Они лежат в камере предварительного заключения на полу, ждут суда. И Дюша говорит:
– Жека, тебе надо идти в депутаты! Иначе нам хана. Жека, если судья тебя отпустит, иди в депутаты. Тебя, может быть, отпустит.
– А ты как?
– А я на суд не пойду. Я в больничку пойду.
После этих слов Дюша зовет конвоиров и принимается виртуозно симулировать инсульт и инфаркт одновременно. Ройзман стучит в дверь, кричит: «Ему плохо! Человеку плохо!» И еще через час Дюшу увозят по скорой. Перед судом по обвинению в сопротивлении сотрудникам полиции Ройзман предстает один.
И судья – оправдывает. С этого момента начинается предвыборная кампания. Сторонники и союзники в зале аплодируют и кричат «ура!». А офицер конвоя говорит:
– Вы далеко не уйдете. Вас схватят или убьют. Давайте я вас выведу черным ходом.
Поверить или не поверить? Вдруг этому офицеру-то и поручено схватить, убить? Или честный офицер? Сочувствующий? Ройзман смотрит конвоиру в глаза, решает довериться, и через полчаса – выведен черным ходом, свободен, невредим и в безопасности. Может баллотироваться в депутаты Государственной думы.
В те времена депутатами Государственной думы становились у нас не только по партийным спискам, но и по одномандатным округам. Это Ройзману было на руку: к партии он не принадлежал ни к какой, но человеком в городе был известным, что кандидату-одномандатнику и требуется. К тому же по 165-му Орджоникидзевскому одномандатному округу принято было избирать своего – уральского человека, екатеринбургского, а лучше прямо уж уралмашевского. Наибольшее число голосов по 165-му округу набирали именно такие кандидаты – Брусницын, Карелова и «против всех» – вот уж не придумаешь ничего более уральского. Так было все 90-е. А в начале 2000-х депутатом от Уралмаша был Николай Овчинников – свой, конечно, но мент, начальник городской милиции. Четыре года побыв депутатом, Овчинников совсем уж переехал в Москву и свой мандат уралмашевского представителя в федеральном парламенте намеревался передать другому высокопоставленному милиционеру – Василию Руденко.

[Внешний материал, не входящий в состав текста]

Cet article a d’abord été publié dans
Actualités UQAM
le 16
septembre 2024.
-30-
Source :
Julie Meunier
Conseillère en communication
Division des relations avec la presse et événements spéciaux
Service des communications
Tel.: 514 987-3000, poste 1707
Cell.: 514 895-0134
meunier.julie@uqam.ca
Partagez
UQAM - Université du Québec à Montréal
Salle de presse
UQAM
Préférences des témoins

А тут Ройзман! Его выдвижение путало Овчинникову все карты, разрушало «лествицу», по которой за годы службы милиционеру можно было выбиться в городские милицейские начальники, потом в депутаты, а там уж – Москва.

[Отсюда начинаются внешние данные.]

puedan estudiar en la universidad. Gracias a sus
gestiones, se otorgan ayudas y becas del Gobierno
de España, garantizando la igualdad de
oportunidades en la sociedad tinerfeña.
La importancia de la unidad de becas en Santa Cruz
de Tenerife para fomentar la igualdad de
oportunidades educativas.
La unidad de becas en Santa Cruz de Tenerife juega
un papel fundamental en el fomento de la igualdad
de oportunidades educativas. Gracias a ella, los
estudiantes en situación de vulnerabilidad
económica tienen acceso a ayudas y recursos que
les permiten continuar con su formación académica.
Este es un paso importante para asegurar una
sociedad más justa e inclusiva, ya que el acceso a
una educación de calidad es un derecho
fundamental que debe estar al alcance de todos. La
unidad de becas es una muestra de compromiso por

Предвыборная кампания Ройзмана на том и строилась, что вот менты у власти, а защищать себя приходится нам самим. И тут всякое лыко было в строку – и заранее спланированные события, и случайные.
Ройзман придумал лозунг «Сила в правде». Слова эти были цитатой из популярных тогда фильмов «Брат» и «Брат-2» – историй про одинокого героя, который восстанавливает справедливость криминальными методами.

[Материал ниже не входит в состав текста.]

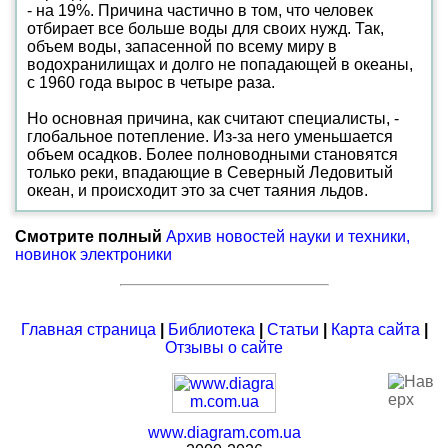
- на 19%. Причина частично в том, что человек
отбирает все больше воды для своих нужд. Так,
объем воды, запасенной по всему миру в
водохранилищах и долго не попадающей в океаны,
с 1960 года вырос в четыре раза.
Но основная причина, как считают специалисты, -
глобальное потепление. Из-за него уменьшается
объем осадков. Более полноводными становятся
только реки, впадающие в Северный Ледовитый
океан, и происходит это за счет таяния льдов.
Смотрите полный
Архив новостей науки и техники,
новинок электроники
Главная страница
|
Библиотека
|
Статьи
|
Карта сайта
|
Отзывы о сайте
www.diagram.com.ua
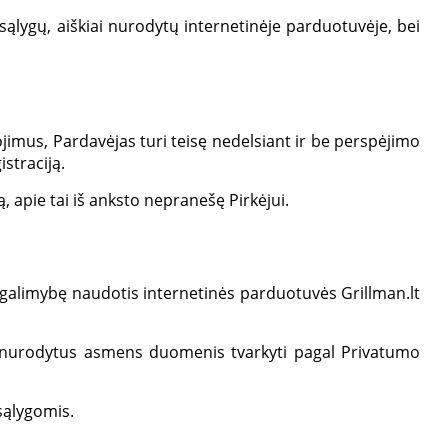
 sąlygų, aiškiai nurodytų internetinėje parduotuvėje, bei
jimus, Pardavėjas turi teisę nedelsiant ir be perspėjimo
straciją.
, apie tai iš anksto nepranešę Pirkėjui.
i galimybę naudotis internetinės parduotuvės Grillman.lt
ėjo nurodytus asmens duomenis tvarkyti pagal Privatumo
sąlygomis.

Как и во всяком начинании Ройзмана, в предвыборной его кампании важную роль играли машины. Это уральская любовь к танкам, запомним ее. Но танков не было, и для начала избирательной кампании Ройзман придумал устроить на главной площади парад джипов. Ехали клином, стройными рядами, медленно. Мимо памятника Ленину, мимо здания городской администрации. Седьмое ноября было. Люди привыкли к тому, что в этот день – парад. И это был парад. И тем легче было парад устроить, что в тот же день неподалеку от Екатеринбурга на военном полигоне Ройзман (или друзья Ройзмана, как официально заявлялось) организовали закрытие трофи-сезона, последние до снега автогонки по бездорожью. Вот все участники трофи и проследовали по главной площади железной колонной. (Кстати, Ройзман соревнования проиграет по вине лопнувшего колеса, но все же дойдет до финиша на помятом ободе, что, может быть, даже эффектнее, чем выиграть.)
А кроме парада внедорожников на площади будет еще и демонстрация, организованная в поддержку Ройзмана обществом трезвенников. В памяти участников демонстрация эта путается с другой, спонтанной, антитаджикской и антимилицейской. Никто толком теперь не может вспомнить, была ли это одна демонстрация или две разных. Вот жена ройзмановского приятеля, молодая и красивая женщина, идет то ли в магазин, то ли по другим каким делам, как вдруг на нее нападают несколько таджиков-гастарбайтеров, тащат за гаражи, пытаются изнасиловать. Женщина кое-как отбивается, прибегает домой в разорванной одежде, плачет, жалуется мужу. И тут уж – охота. Муж звонит друзьям, парни съезжаются на джипах большой ватагой, прочесывают весь район, насильников ловят (а заодно и всех, кто подходит под описание, – таджиков) и сдают в милицию. Но спустя пару часов из милиции таджиков отпускают. И тут уж – бунт.